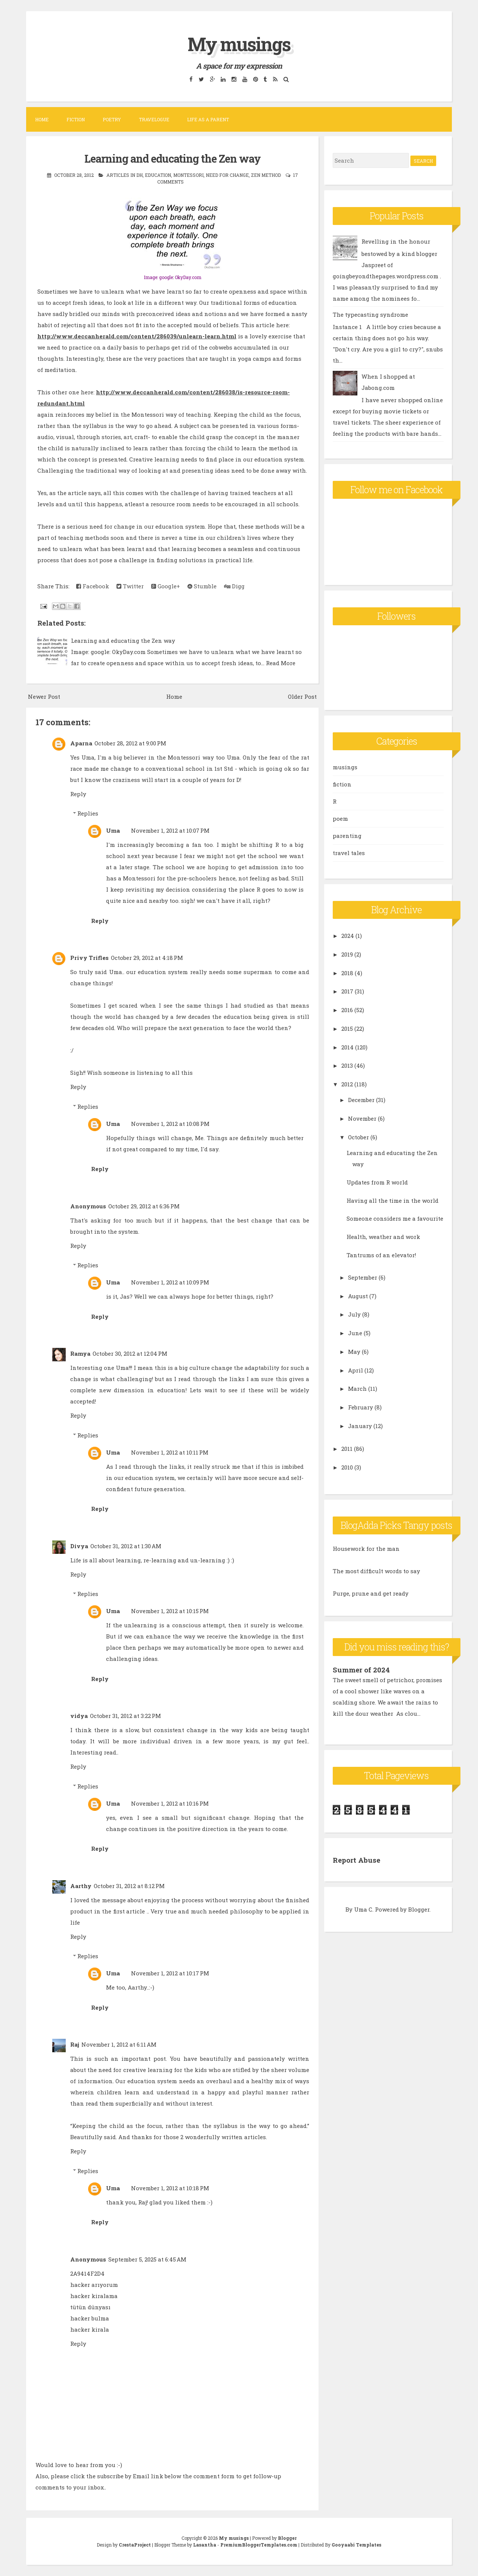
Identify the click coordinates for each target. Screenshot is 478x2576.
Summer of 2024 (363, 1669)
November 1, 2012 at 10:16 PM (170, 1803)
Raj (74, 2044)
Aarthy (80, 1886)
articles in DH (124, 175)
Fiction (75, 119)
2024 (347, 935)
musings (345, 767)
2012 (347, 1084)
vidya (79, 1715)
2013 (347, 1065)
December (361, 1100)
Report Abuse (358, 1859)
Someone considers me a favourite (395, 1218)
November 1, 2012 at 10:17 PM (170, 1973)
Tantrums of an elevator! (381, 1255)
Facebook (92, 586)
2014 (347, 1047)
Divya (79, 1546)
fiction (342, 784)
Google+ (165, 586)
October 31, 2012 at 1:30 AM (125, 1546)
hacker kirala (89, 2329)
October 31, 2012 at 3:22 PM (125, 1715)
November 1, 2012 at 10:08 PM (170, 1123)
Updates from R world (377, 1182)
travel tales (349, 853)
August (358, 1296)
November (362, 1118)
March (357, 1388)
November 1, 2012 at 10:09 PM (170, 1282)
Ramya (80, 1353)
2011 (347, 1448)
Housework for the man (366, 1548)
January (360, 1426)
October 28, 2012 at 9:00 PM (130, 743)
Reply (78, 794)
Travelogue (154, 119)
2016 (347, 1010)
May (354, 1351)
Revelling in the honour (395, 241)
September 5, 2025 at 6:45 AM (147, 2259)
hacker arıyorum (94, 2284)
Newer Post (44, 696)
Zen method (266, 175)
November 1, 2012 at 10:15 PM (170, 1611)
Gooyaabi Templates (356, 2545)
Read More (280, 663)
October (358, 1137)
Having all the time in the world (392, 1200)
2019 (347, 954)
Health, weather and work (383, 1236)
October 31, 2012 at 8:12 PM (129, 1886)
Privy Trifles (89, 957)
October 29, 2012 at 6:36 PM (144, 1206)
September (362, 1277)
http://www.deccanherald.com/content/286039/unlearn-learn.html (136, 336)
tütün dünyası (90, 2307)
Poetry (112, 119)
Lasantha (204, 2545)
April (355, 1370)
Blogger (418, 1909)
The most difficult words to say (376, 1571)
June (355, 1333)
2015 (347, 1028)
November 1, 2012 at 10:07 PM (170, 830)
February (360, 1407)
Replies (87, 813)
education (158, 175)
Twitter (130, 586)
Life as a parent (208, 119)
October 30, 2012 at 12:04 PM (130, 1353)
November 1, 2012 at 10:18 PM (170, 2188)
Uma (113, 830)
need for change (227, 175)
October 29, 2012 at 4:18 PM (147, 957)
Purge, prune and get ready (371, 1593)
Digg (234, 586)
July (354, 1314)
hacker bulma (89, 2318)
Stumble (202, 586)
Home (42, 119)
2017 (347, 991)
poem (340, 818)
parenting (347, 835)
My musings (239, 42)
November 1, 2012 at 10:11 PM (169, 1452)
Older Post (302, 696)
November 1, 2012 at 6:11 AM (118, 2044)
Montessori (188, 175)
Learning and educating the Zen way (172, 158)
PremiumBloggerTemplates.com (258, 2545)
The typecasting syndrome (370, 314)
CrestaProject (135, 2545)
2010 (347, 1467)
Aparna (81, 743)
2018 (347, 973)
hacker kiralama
####
Exactly repeat the data above; the pictures do not belong in your copy.

Identify the click coordinates for each target. Screenshot is 478x2576.
Summer of 2024 (363, 1669)
November 1, 2012 at 10:16 PM (170, 1803)
Raj (74, 2044)
Aarthy (80, 1886)
articles in DH (124, 175)
Fiction (75, 119)
2024 (347, 935)
musings (345, 767)
2012 (347, 1084)
vidya (79, 1715)
2013 (347, 1065)
December (361, 1100)
Report Abuse (358, 1859)
Someone considers me a favourite (395, 1218)
November 1, 2012 at 10:17 PM (170, 1973)
Tantrums of an elevator! (381, 1255)
Facebook (92, 586)
2014 (347, 1047)
Divya (79, 1546)
fiction (342, 784)
Google+ (165, 586)
October 31, 2012 at 1:30 AM (125, 1546)
hacker kirala (89, 2329)
October 31, 2012 at 3:22 PM (125, 1715)
November 1, 2012 at 10:08 PM (170, 1123)
Updates from R world (377, 1182)
travel tales (349, 853)
August (358, 1296)
November (362, 1118)
March (357, 1388)
November 1, 2012 at 10:09 PM (170, 1282)
Ramya (80, 1353)
2011 (347, 1448)
Housework for the man (366, 1548)
January (360, 1426)
October 28, 2012 at 9:00 PM (130, 743)
Reply (78, 794)
Travelogue (154, 119)
2016 (347, 1010)
May (354, 1351)
Revelling in the honour (395, 241)
September 5, 2025 at 6:45 AM (147, 2259)
hacker arıyorum (94, 2284)
Newer Post (44, 696)
Zen method (266, 175)
November 1, 2012 at 10:15 PM (170, 1611)
Gooyaabi Templates (356, 2545)
Read More (280, 663)
October (358, 1137)
Having all the time in the world (392, 1200)
2019 (347, 954)
Health, weather and work (383, 1236)
October 31, 2012 at 8:12 PM (129, 1886)
Privy Trifles (89, 957)
October 29, 2012 at 6:36 PM (144, 1206)
September (362, 1277)
http://www.deccanherald.com/content/286039/unlearn-learn.html (136, 336)
tütün dünyası (90, 2307)
Poetry (112, 119)
Lasantha (204, 2545)
April (355, 1370)
Blogger (418, 1909)
The most difficult words to say (376, 1571)
June (355, 1333)
2015 (347, 1028)
November 1, 2012 at 10:07 PM (170, 830)
February (360, 1407)
Replies (87, 813)
education (158, 175)
Twitter (130, 586)
Life as a parent (208, 119)
October 30, 2012 at 12:04 PM (130, 1353)
November 1, 2012 at 10:18 PM (170, 2188)
Uma (113, 830)
need for change (227, 175)
October 29, 2012 at 4:18 PM (147, 957)
Purge, prune and get ready (371, 1593)
Digg (234, 586)
July (354, 1314)
hacker bulma (89, 2318)
Stumble (202, 586)
Home (42, 119)
2017 (347, 991)
poem (340, 818)
parenting (347, 835)
My musings (239, 42)
November 1, 2012 at 10:11 PM (169, 1452)
Older Post (302, 696)
November 1, 2012 at 6:11 AM (118, 2044)
Montessori (188, 175)
Learning and educating the Zen way (172, 158)
PremiumBloggerTemplates.com (258, 2545)
The typecasting syndrome (370, 314)
CrestaProject (135, 2545)
2010 (347, 1467)
Aparna (81, 743)
2018 (347, 973)
hacker kiralama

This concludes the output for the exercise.